Il dollaro statunitense si stabilizza vicino al minimo di due settimane mentre le aspettative di aumento dei tassi diminuiscono; lo yen rimane sotto pressione

07/05/2026, 07:31 PM review finance

Lunedì, il dollaro statunitense era scambiato a 100,9 sull'indice del dollaro, riflettendo un significativo calo dopo che il rapporto sui salari statunitensi della scorsa settimana ha indicato un rallentamento nella crescita occupazionale, il che ha temperato le aspettative per un aumento dei tassi da parte della Federal Reserve.

L'euro era valutato a 1,1435 dollari, vicino al suo massimo di due settimane, mentre la sterlina era a 1,3351 dollari. Lo yen, scambiato a 161,57 per dollaro, è vicino al suo minimo del 1986 di 162,84, suscitando speculazioni su un possibile intervento da parte di Tokyo.

Gli analisti di OCBC hanno osservato che, sebbene il calo del tasso di disoccupazione suggerisca un mercato del lavoro teso, potrebbe non alterare significativamente le aspettative di inasprimento della Fed.

Il recente calo dei prezzi del petrolio ha alleviato alcune preoccupazioni inflazionistiche, con l'attenzione del mercato che si sposta verso i prossimi verbali della riunione di giugno della Fed per avere indicazioni sulle future politiche sui tassi.
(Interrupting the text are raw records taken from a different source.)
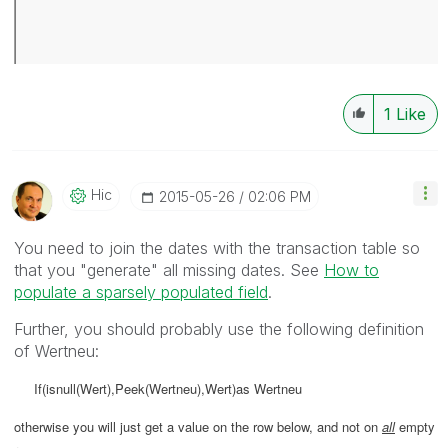
1
Like
Hic
‎2015-05-26
02:06 PM
You need to join the dates with the transaction table so
that you "generate" all missing dates. See
How to
populate a sparsely populated field
.
Further, you should probably use the following definition
of Wertneu:
If(isnull(Wert),Peek(Wertneu),Wert)as Wertneu
otherwise you will just get a value on the row below, and not on
all
empty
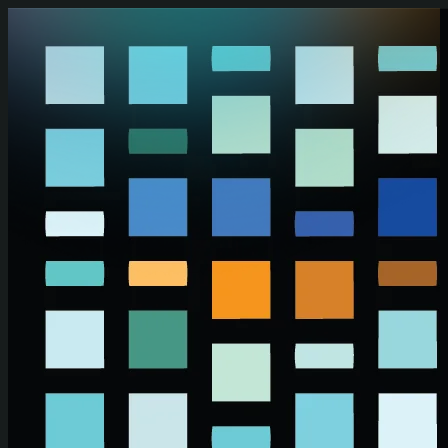
Skip to main content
La posizione precaria dello yen ha messo in allerta i trader, poiché qualsiasi intervento da parte delle autorità giapponesi è previsto generare volatilità piuttosto che una inversione sostenuta nel tasso di cambio USD/JPY.

Marc Chandler di Bannockburn Global Forex ha sottolineato che il mercato è consapevole dei rischi di intervento, con alcuni investitori che acquistano opzioni put sul dollaro a breve termine per coprirsi contro potenziali movimenti da parte del governo giapponese.